The faerie spread his wings suddenly and, with an angry buzz, shot straight into the air, leaving a luminous wake like a rocket. Pausing at the apex of his trajectory for a dramatic moment, he plummeted directly at her, flaming like a meteor. She tried not to flinch as he came to a halt scarce inches from where she sat, his great wings fanning her hair, but she was not entirely successful. He smelled like cinnamon.

“Just what do you think that you can do to stop me?” he laughed. “You’re part of my kingdom now, little more than an insect in your own world, less than a faerie in my own, as helpless and powerless as a naked slug. You have already succumbed to my power, almost succumbed completely, and that was only the merest trifle, a bagatelle, a whim. Can you do this?” he said as he raised himself on a whirlwind of flashing wings. “Or this?” as he drew arcane figures of colored light in the air, as though his fingertips were roman candles or white-hot irons that sizzled through the air as though it were paper. “Or this?” he said as he clutched at the atmosphere that sparkled between them and she felt something clench within her, something below her navel, something that huddled, something that writhed, something that was wrung like a sponge, something that heated within her as though the faerie had just fanned a smoldering coal.

“No, but I can do this!” she retorted, shocked, angry, and, shooting out a leg as long and straight as a pool cue, kicked the faerie in his stomach. The nearly weightless creature somersaulted, landing in the moss as a tangle of limbs and wings, sparking and fizzing like a damp firecracker. He clambered back to his feet, throwing his wings to the left and right like an impresario flamboyantly arranging his capes, but with less successful grace or dignity, and hissed at her: “Oh! you shall regret that, human!”
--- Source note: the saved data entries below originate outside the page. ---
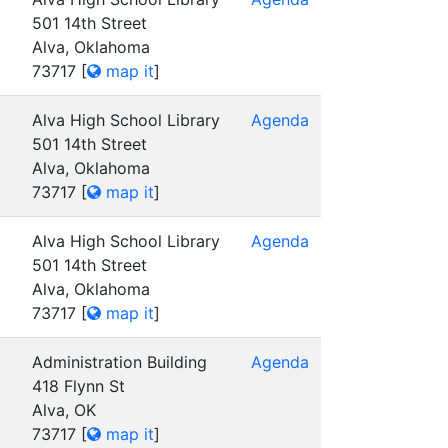
501 14th Street
Alva, Oklahoma
73717
[
map it
]
Alva High School Library
Agenda
501 14th Street
Alva, Oklahoma
73717
[
map it
]
Alva High School Library
Agenda
501 14th Street
Alva, Oklahoma
73717
[
map it
]
Administration Building
Agenda
418 Flynn St
Alva, OK
73717
[
map it
]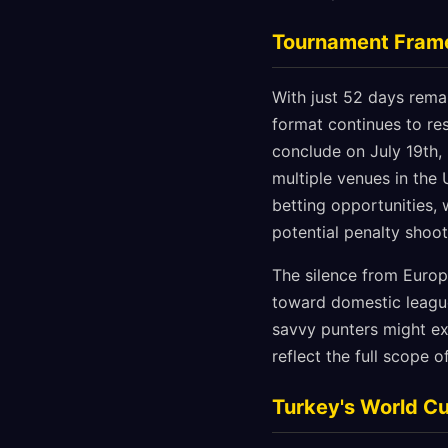
Tournament Frame
With just 52 days rema
format continues to re
conclude on July 19th,
multiple venues in the
betting opportunities,
potential penalty shoo
The silence from Europ
toward domestic league
savvy punters might ex
reflect the full scope 
Turkey's World Cu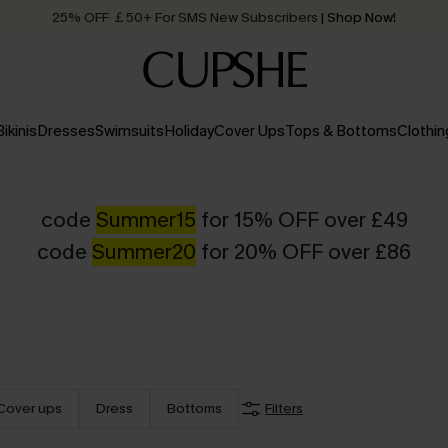
25% OFF ￡50+ For SMS New Subscribers
| Shop Now!
Quick Shipping:
Order today, receive in
2 - 3 working days
Bikinis
Dresses
Swimsuits
Holiday
Cover Ups
Tops & Bottoms
Clothin
code
Summer15
for 15% OFF over £49
code
Summer20
for 20% OFF over £86
Cover ups
Dress
Bottoms
Filters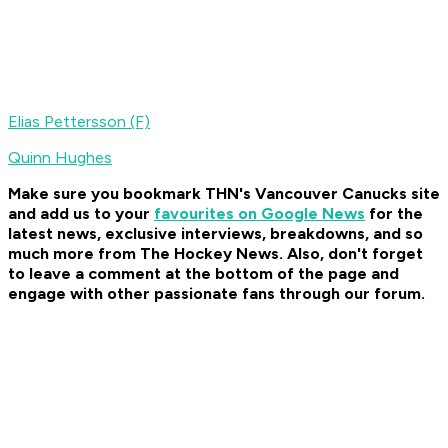
Elias Pettersson (F)
Quinn Hughes
Make sure you bookmark THN's Vancouver Canucks site
and add us to your
favourites on Google News
for the
latest news, exclusive interviews, breakdowns, and so
much more from The Hockey News. Also, don't forget
to leave a comment at the bottom of the page and
engage with other passionate fans through our forum.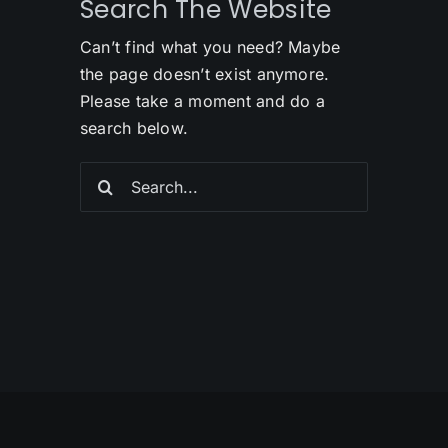
Search The Website
Can’t find what you need? Maybe
the page doesn’t exist anymore.
Please take a moment and do a
search below.
Search
for:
“I suppose you would think so. We’ll just have to see.” She hopped down from the mushroom, slapping spores from her buttocks, and took a step toward Hod Tawley who, she was gratified to see, flinched a little, though he bravely stood his ground. “Since we’re getting personal,” she continued, “you may as well know that as far as I’m concerned, you’re a miserably ignorant little insect that I’d swat without a moment’s thought or hesitation if I found you buzzing around my room. At the present, I admit that you have something of an advantage over me, but I’ll only go so far as to accept it as a momentary inconvenience.”

“Inconvenience!
I’ll show you inconvenience!”

Rykkla had scarcely a moment to consider whether she had perhaps gone a bit too far when there was a flash of light, a thump to her chest that knocked the wind from it along with a dizzying rush of sound, she felt like a concertina that had just been stepped upon. Once her senses cleared, she realized that there had been a change in venue. She was no longer beneath the grassy arches but instead in a kind of amphitheater, a mossy hollow that, so far as she could tell, might have been only a few feet across. It was night and the sky was laced with meteors.

Rykkla was lying across a smooth, cool stone in the center of a grotto, -like a kind of altar. She raised herself to one elbow, but seemed to be powerless to do more; not that she lacked the strength, but there seemed to be an odd kind of resistance that pressed back the harder she tried to move against it, as though she were imbedded in aspic.